Is the Indian media truthful to its task?

To me, proactive reporting came to India with, though before that print media has been and still is constructively proactive in their reporting. Even in pre-independence era, people like Tilak and Agarkar have put in unprecedented effort and energy in upbringing of the thoughts of the fellow people, to fight for a better cause and a better tomorrow. But with Tehelka, the constructiveness in reporting has gradually wiped out. I feel most of the media reporting done today in India, especially on televisions, is nothing but hollow. It is missing a point. And a major one. In that, the media, reporting and journalism has an important role in bringing up the society, shaping their thoughts, and in longer run create a cohesive atmosphere for the nation to progress as a whole.

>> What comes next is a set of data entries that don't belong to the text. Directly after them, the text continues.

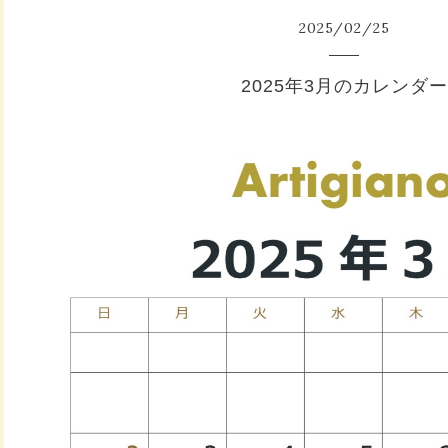
2025
/
02
/
25
2025年3月のカレンダー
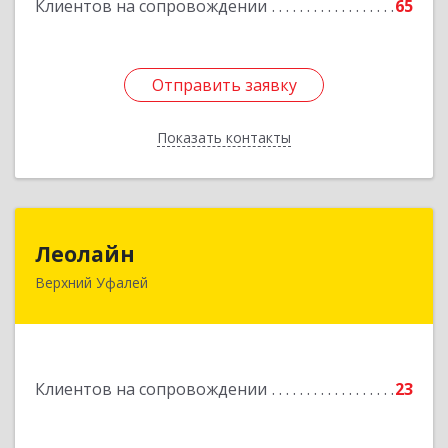
Клиентов на сопровождении
65
Отправить заявку
Отправить заявку
Показать контакты
Назад
Леолайн
Леолайн
Верхний Уфалей
456800, Челябинская обл, Верхний Уфалей г,
Ленина ул, дом № 147
Подробнее
Клиентов на сопровождении
23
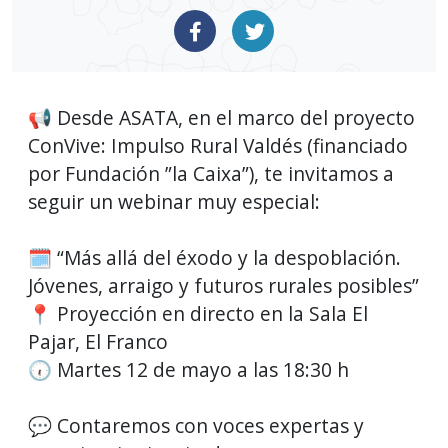
📢 Desde ASATA, en el marco del proyecto
ConVive: Impulso Rural Valdés (financiado
por Fundación ”la Caixa”), te invitamos a
seguir un webinar muy especial:
🗓 “Más allá del éxodo y la despoblación.
Jóvenes, arraigo y futuros rurales posibles”
📍 Proyección en directo en la Sala El
Pajar, El Franco
🕡 Martes 12 de mayo a las 18:30 h
💬 Contaremos con voces expertas y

If the reporting is hollow, the news analysis is even worse and is becoming more and more dangerous of making up a public opinion and to some extent go so far and say that this public opinion is the law of the land! Well, it is not gone that far, but with what is happening on most of the current news channels, such a dangerous idea is not far to come into reality.

For these reasons, I have been particularly choosey about the newspapers and media I refer to.  For newspapers, it has always been Indian Express and The Hindu, and for electronic media, though not perfect, it has always been Doordarshan for Indian affairs and BBC world service for world affairs.

I had all these thoughts for a few months now, but when a friend of mine sent this Youtube video, I was literally shocked. 

This is supposedly a news analysis program where Noted criminal lawyer Ram Jetmalani is being questioned as to why he is going against the “public opinion” of defending some one who “majority” of people “think” is a convict. Before I saw this video, I must say frankly that I didn’t have much respect for Ram Jetmalani, because of the kind of cases he handled. But the points he puts in have simply made me think high of him. He has a solid point. When it comes to justice and having the authority to say if the rule of the land is maintained, only the Indian courts must have the final say. Not the media, and not the public, for how much ever they think it is correct. The media should not be in a dangerous position to proclaim that they are the one who deliver justice. Their job is to bring the facts and show it in court, and not be court itself. They should not try to create a situation where every one begins to think that they are the only resort for final justice.

On the other hand it is the duty of every citizen to know the roles of institutions of democracy and the press (or the media), and be vigilant when there are conflicts, and make conscious decision for the greater interest of the society and nation.


(PS: Views expressed here are solely mine. I am not trying to give any advice here.)